His voice was harsh. “I don’t get the joke.”
“Don’t you see? For millions of my own kind, I’ve never been able to do that. Not for my own… children. I was always too afraid to die that final time. But I can do it for one alien child.” I laughed again. “It doesn’t make any sense. Don’t worry, though. I can die to protect Jamie.”
“I’m trusting you to do just that.”
It was silent for a moment, and then I remembered what I looked like.
“Jared, I don’t look right. For walking into a hospital.”
“We’ve got better clothes stashed with the… less-conspicuous vehicles. That’s where we’re headed now. About five more minutes.”
That wasn’t what I meant, but he was right. These clothes would never do. I waited to talk to him about the rest. I needed to look at myself first.
The jeep stopped, and he pulled off the blindfold.
“You don’t have to keep your eyes down,” he told me when my head ducked automatically. “There’s nothing here to give us away. Just in case this place was ever discovered.”
It wasn’t a cave. It was a rock slide. A few of the bigger boulders had been carefully excavated, leaving clever dark spaces under them that no one would suspect of housing anything but dirt and smaller rocks.
The jeep was already lodged in a tight space. I was so close to the rock, I had to climb over the back of the jeep to get out. There was something odd attached to the bumper-chains and two very dirty tarps, all ragged and torn.
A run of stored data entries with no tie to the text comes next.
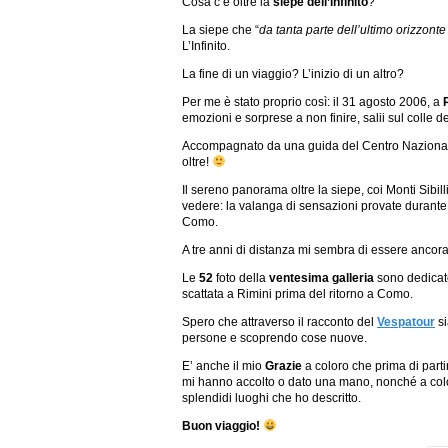
Cosa c’è oltre la
siepe dell’infinito
?
La siepe che “
da tanta parte dell’ultimo orizzont
L’Infinito.
La fine di un viaggio? L’inizio di un altro?
Per me è stato proprio così: il 31 agosto 2006, a
emozioni e sorprese a non finire, salii sul colle de
Accompagnato da una guida del Centro Nazionale 
oltre!
Il sereno panorama oltre la siepe, coi Monti Sibil
vedere: la valanga di sensazioni provate durante i
Como.
A tre anni di distanza mi sembra di essere ancora 
Le
52
foto della
ventesima galleria
sono dedicate 
scattata a Rimini prima del ritorno a Como.
Spero che attraverso il racconto del
Vespatour
si
persone e scoprendo cose nuove.
E’ anche il mio
Grazie
a coloro che prima di part
mi hanno accolto o dato una mano, nonché a coloro
splendidi luoghi che ho descritto.
Buon viaggio!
“Here,” Jared said, and led the way to a shadowy crevice just a little shorter than he was. He brushed aside a dusty, dirt-colored tarp and rifled through a pile hiding behind it. He pulled out a T-shirt, soft and clean, with tags still attached. He ripped those off and threw the shirt to me. Then he dug until he found a pair of khaki pants. He checked the size, then flipped them to me, too.
“Put them on.”
I hesitated for a moment while he waited, wondering what my problem was. I flushed and then turned my back to him. I yanked my ragged shirt over my head and replaced it as quickly as my fumbling fingers could manage.
I heard him clear his throat. “Oh. I’ll, uh, get the car.” His footsteps moved away.
I stripped off my tattered cutoff sweats and pulled the crisp new pants into place. My shoes were in bad shape, but they weren’t that noticeable. Besides, comfortable shoes weren’t always easy to come by. I could pretend I had an attachment to this pair.
Another engine came to life, quieter than the jeep’s. I turned to see a modest, unremarkable sedan pull out of a deep shadow under a boulder. Jared got out and chained the tattered tarps from the jeep to this car’s rear bumper. Then he drove it to where I stood, and as I saw the heavy tarps wipe the tire tracks from the dirt, I comprehended their purpose.